[Stored entries]
----------------------------------------
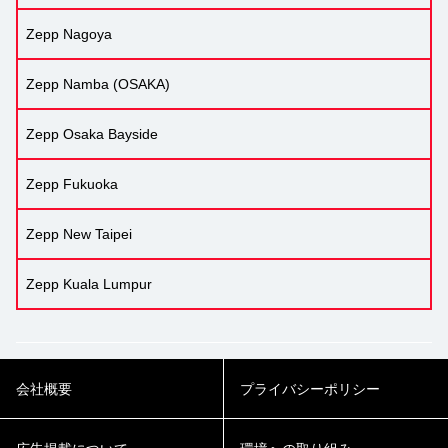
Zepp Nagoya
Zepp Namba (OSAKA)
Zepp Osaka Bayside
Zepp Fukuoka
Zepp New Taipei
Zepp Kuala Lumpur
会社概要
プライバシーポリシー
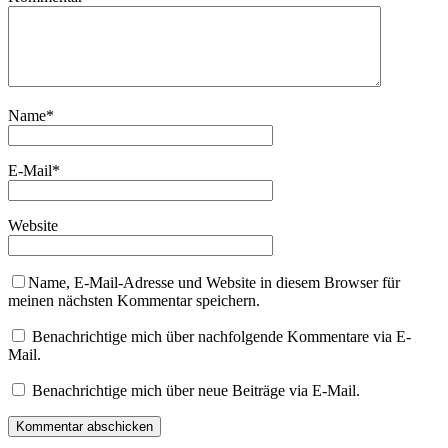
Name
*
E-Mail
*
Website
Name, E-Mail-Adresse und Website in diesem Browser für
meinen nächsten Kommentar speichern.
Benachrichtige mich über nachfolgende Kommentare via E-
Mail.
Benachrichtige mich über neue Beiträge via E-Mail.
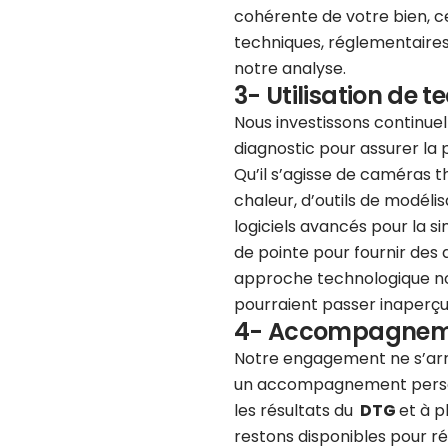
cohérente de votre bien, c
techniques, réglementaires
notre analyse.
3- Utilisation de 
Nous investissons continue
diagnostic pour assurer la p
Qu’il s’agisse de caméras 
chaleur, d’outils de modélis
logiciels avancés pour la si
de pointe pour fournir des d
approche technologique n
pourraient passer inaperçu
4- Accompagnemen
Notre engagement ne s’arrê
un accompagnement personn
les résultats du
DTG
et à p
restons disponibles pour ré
----------------------------------------
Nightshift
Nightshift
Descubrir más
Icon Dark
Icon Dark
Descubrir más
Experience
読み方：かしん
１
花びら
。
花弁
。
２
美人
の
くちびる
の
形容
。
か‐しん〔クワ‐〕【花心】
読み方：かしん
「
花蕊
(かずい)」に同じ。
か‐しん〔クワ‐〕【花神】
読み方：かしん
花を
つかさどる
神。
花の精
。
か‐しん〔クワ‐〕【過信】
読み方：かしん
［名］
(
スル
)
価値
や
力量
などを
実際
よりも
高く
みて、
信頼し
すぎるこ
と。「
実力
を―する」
----------------------------------------
§ **EXERCISE GOAL**
Please count the lines that hold "mich" in this data and report the total alone.

§ **EXERCISE SOLUTION**
2